People love to rage against elites. It is always easier to blame someone in power, especially for things they cannot control. That way, we maintain the fiction that no one is at fault for ongoing problems and failures in our world.
Within a human group, dynamics change. The best fight to pick is won that can never be won but never quite lost, so that the “solution” always involves applying more effort toward that elusive victory. Careers have been made on combat against the impossible.
In the same way, people like political systems where no one can be wrong, and nothing can be done right, but nothing will be done strikingly wrong, either. This describes democracy: the nature of group consensus makes dynamic or effective action unlikely.
Systems of that nature tend to reward people for plodding along a path of the safe and known. If something worked in the last generation, and you do not do the same thing and also experience bad results, you get blamed and seen as an incompetent for denying the obvious.
That lowercase-c conservatism causes the emergence of the human herd, which is what happens when individuals give up on autonomous action in order to avoid offending anyone so that they can keep the group together. The herd is only a means to more herd.
However, the herd grants power, and whoever finds a way to inspire the herd — using a lowest common denominator appeal like fear, safety, righteous anger, pretense, or egotism — will be able to both manipulate the crowd and have them think that it was their choice.
That illusion of choice makes for the best control system. When an authority achieves total control, people simply stop doing anything more than the absolute minimum, and the system collapses, as in the Soviet Union.
In democracies, we make people think that if anything goes wrong, it is their fault personally and that they are inferior, which causes them to in a panic shop, work, fornicate, and socialize.

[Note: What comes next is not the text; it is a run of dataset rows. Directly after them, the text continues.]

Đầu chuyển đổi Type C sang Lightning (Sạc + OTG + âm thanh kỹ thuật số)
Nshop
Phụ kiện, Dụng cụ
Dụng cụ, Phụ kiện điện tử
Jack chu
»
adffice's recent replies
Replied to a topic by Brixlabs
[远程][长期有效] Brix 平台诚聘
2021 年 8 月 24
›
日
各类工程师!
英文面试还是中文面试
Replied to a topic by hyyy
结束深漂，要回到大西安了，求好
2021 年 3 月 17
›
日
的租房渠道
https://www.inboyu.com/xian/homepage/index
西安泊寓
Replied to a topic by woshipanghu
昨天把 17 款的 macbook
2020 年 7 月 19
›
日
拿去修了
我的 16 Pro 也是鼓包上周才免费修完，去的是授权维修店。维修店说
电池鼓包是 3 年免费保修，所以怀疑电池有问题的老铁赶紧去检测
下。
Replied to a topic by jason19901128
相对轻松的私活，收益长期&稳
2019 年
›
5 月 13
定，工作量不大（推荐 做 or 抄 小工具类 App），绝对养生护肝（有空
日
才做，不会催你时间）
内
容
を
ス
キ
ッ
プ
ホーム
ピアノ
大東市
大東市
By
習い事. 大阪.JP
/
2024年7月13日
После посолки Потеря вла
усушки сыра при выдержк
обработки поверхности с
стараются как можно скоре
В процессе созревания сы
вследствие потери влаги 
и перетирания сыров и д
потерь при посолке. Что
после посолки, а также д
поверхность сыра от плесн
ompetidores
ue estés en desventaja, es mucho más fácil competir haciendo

They are driven by fear and ambition.
To achieve this end, we tell them that they are equal and then set up a meritocracy which by narrowing the task at hand from success in reality (build a fire, run a farm, write a novel, raise a child) to what is essentially a multiple-choice test, selects for the obedient.

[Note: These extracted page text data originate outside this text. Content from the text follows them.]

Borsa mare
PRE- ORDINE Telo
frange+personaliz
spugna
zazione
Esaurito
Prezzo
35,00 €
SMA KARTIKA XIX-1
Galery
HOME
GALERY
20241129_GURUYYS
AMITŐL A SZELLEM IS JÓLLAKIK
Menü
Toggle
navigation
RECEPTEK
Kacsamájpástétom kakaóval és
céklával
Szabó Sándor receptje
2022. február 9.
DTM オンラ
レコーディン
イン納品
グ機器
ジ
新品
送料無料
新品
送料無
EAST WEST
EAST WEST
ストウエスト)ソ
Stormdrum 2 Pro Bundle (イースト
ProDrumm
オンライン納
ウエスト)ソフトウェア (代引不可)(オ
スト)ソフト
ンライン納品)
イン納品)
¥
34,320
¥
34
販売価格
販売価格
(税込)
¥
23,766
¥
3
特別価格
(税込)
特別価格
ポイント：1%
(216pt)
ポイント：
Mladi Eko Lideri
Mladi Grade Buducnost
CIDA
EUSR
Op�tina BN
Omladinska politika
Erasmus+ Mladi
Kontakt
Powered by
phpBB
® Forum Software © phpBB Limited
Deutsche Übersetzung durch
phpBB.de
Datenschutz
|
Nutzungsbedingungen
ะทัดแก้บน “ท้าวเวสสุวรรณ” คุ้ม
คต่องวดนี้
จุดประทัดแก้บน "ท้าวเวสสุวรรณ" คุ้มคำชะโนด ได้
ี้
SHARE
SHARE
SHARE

Responsive to the fear and ambition on which a democracy runs, the obedient are determined to do whatever is necessary to accomplish a task. They will ablate and erase their own personal opinions, needs, and morals in order to achieve what is assigned to them.
Your successful democratic citizen uses themselves as a means to this success. They use their time, their personal appeal, and even their bodies in order to become chosen by the system. This makes them both obedient and amoral.
Such a person will memorize reams of useless data, repeat it on command, and pretend it is real in order to get ahead; they will shame others who do not bleat the same things. They will attend jobs and school for however long is required to get that gold ring.
Even more, such a person learns to scorn their task. They are taught in school that nothing really matters in reality, since all that matters is having the right answer according to the system.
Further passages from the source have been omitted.